_TASK BRIEF_: Could you return all of the entries below exactly, minus the pictures?

_RECORDS FOR THIS EXERCISE_:
- - - - - - -
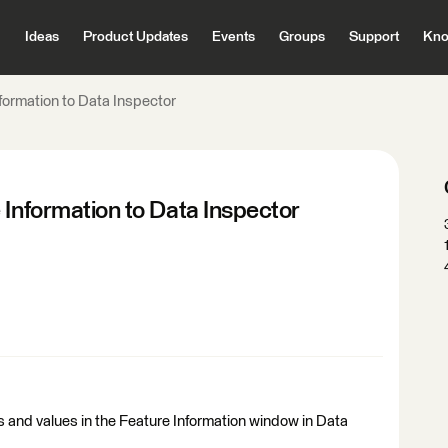
Ideas
Product Updates
Events
Groups
Support
Kno
formation to Data Inspector
 Information to Data Inspector
s and values in the Feature Information window in Data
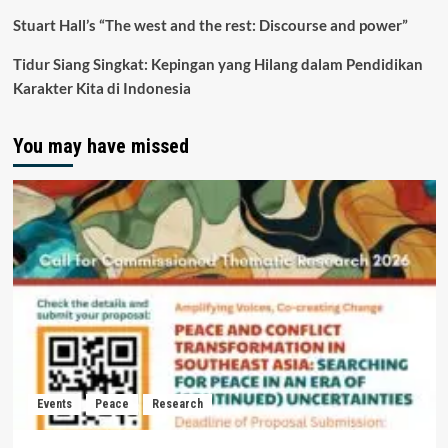
Stuart Hall’s “The west and the rest: Discourse and power”
Tidur Siang Singkat: Kepingan yang Hilang dalam Pendidikan
Karakter Kita di Indonesia
You may have missed
Events
Peace
Research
- - - - - - -
_PROBLEM SOLUTION_:
Ideas
Product Updates
Events
Groups
Support
Kno
formation to Data Inspector
 Information to Data Inspector
s and values in the Feature Information window in Data
Stuart Hall’s “The west and the rest: Discourse and power”
Tidur Siang Singkat: Kepingan yang Hilang dalam Pendidikan
Karakter Kita di Indonesia
You may have missed
Events
Peace
Research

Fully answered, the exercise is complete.